The electricity generated in the PV systems as part of the common building supply is referred to as building electricity.

42b EnWG does not limit the application of community building supply to residential buildings, but opens the standard to other buildings as well. It should not be relevant whether the relationships are rental relationships or whether the members of a condominium owners’ association become contractual partners.

Mandatory requirements of the community building supply are:

  • The electricity consumption of the participating final consumers must be measured every quarter of an hour,
  • a building electricity use contract must be concluded with the participating end consumer(s),
  • the electricity must not be passed through a network, but must remain in the customer’s installation.

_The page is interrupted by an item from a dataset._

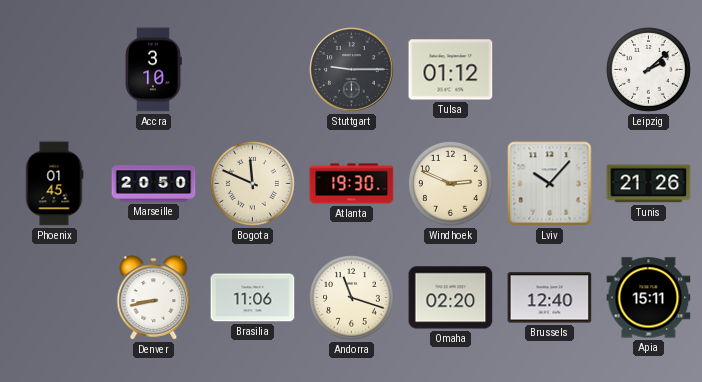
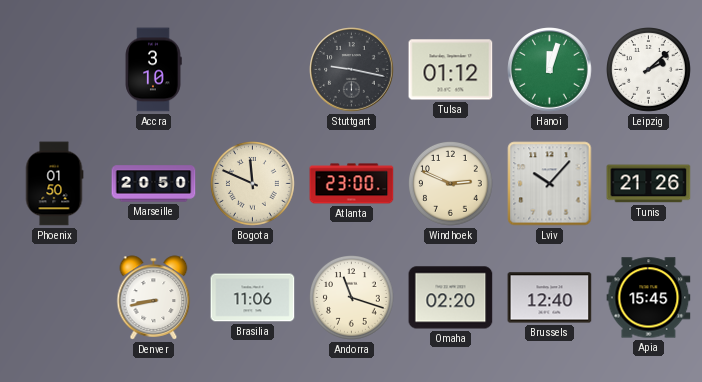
Stuttgart: 9:15 -> 9:17
Hanoi: none -> 12:03
Phoenix: 01:45 -> 01:50
Atlanta: 19:30 -> 23:00
Apia: 15:11 -> 15:45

The basis for this supply constellation is to be a building power utilization contract. This first regulates the right of the end consumer to use the electricity generated in accordance with a distribution key agreed in the contract. In addition, the contract should include agreements on the operation and maintenance of the building power system, as well as the distribution of cost bearing. In this context, the agreement is subject to § 42b para. 4 No. 1 EnWG does not comply with the requirements of sections 40, 41, 42 para. 1 EnWG. § 40a and § 40b para. 1 to 4 EnWG, so there is no need to offer monthly, quarterly or semi-annual billing.

The distribution of the electricity produced on site is done by a balance sharing within the measured quarter hour interval. The maximum amount of electricity that can be allocated to the end consumer is limited to the electricity consumed in the quarter-hour interval. There is no obligation on the part of the building electricity supplier to supply the residual electricity, but this can be agreed in addition.

The solar package I also provides relief for balcony power plants

For the first time, Solar Package I creates a legal framework for the commissioning and operation of plug-in solar power systems (also known as balcony power plants). The inclusion of these systems in the EEG closes a not inconsiderable regulatory gap for the operation of these increasingly popular PV systems and creates legal certainty for building owners.

8 para. 5a EEG clarifies in the future that balcony power plants with an installed capacity of up to 2 kW and an inverter capacity of up to 800 volt-ampere may be operated in compliance with the relevant specifications for grid connection if they are located downstream of the end consumer’s withdrawal point and are allocated to free of charge purchase. In the future, the plant will only have to be registered in the market master data register. Furthermore, the installation of a smart meter gateway according to § 9 para. 1 EEG shall not be required. In addition, the correctness of the measurement of electricity consumption is also verified before the installation of a bidirectional meter or a smart metering system in accordance with § 10a para. 3 EEG can be assumed. Balcony power plants shall not be included in the plant aggregation pursuant to § 24 para. 1 EEG are included.


The legislative package strengthens the attractiveness of PV systems in the building sector. In particular, with a view to the amendment of tenant electricity and the introduction of building electricity, it eliminates previously existing regulatory gaps and thus opens up new marketing models. For owners of both residential and commercial properties, the installation of PV systems will be worthwhile more often.